→ **Transcribed page contents**
++++++++

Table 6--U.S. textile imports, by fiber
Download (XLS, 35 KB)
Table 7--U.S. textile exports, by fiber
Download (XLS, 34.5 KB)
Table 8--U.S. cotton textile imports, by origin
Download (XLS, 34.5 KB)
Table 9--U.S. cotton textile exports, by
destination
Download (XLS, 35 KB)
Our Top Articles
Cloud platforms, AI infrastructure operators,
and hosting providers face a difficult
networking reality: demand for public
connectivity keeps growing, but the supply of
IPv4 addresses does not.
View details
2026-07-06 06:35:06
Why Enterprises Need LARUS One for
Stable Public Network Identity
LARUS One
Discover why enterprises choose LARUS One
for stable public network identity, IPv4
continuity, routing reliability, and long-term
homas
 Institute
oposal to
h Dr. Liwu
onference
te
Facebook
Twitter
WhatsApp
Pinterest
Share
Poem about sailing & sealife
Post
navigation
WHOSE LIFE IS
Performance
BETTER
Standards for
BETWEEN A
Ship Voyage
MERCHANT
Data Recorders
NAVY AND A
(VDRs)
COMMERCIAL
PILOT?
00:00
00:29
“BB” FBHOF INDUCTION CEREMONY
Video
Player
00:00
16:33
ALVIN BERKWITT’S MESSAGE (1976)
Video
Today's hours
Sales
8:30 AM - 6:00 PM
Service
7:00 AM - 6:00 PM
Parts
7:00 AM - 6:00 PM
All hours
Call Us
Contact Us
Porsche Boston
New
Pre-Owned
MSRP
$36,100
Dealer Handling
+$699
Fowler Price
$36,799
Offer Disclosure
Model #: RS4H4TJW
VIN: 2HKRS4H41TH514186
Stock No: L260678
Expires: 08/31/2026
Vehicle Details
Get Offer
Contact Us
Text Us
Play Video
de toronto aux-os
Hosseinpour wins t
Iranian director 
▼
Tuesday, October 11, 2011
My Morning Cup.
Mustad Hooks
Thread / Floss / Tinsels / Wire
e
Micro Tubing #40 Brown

++++++++

→ **WHAT TO PRODUCE**
Each line above is to be copied exactly as written.

→ **REPLY**
Table 6--U.S. textile imports, by fiber
Download (XLS, 35 KB)
Table 7--U.S. textile exports, by fiber
Download (XLS, 34.5 KB)
Table 8--U.S. cotton textile imports, by origin
Download (XLS, 34.5 KB)
Table 9--U.S. cotton textile exports, by
destination
Download (XLS, 35 KB)
Our Top Articles
Cloud platforms, AI infrastructure operators,
and hosting providers face a difficult
networking reality: demand for public
connectivity keeps growing, but the supply of
IPv4 addresses does not.
View details
2026-07-06 06:35:06
Why Enterprises Need LARUS One for
Stable Public Network Identity
LARUS One
Discover why enterprises choose LARUS One
for stable public network identity, IPv4
continuity, routing reliability, and long-term
homas
 Institute
oposal to
h Dr. Liwu
onference
te
Facebook
Twitter
WhatsApp
Pinterest
Share
Poem about sailing & sealife
Post
navigation
WHOSE LIFE IS
Performance
BETTER
Standards for
BETWEEN A
Ship Voyage
MERCHANT
Data Recorders
NAVY AND A
(VDRs)
COMMERCIAL
PILOT?
00:00
00:29
“BB” FBHOF INDUCTION CEREMONY
Video
Player
00:00
16:33
ALVIN BERKWITT’S MESSAGE (1976)
Video
Today's hours
Sales
8:30 AM - 6:00 PM
Service
7:00 AM - 6:00 PM
Parts
7:00 AM - 6:00 PM
All hours
Call Us
Contact Us
Porsche Boston
New
Pre-Owned
MSRP
$36,100
Dealer Handling
+$699
Fowler Price
$36,799
Offer Disclosure
Model #: RS4H4TJW
VIN: 2HKRS4H41TH514186
Stock No: L260678
Expires: 08/31/2026
Vehicle Details
Get Offer
Contact Us
Text Us
Play Video
de toronto aux-os
Hosseinpour wins t
Iranian director 
▼
Tuesday, October 11, 2011
My Morning Cup.
Mustad Hooks
Thread / Floss / Tinsels / Wire
e
Micro Tubing #40 Brown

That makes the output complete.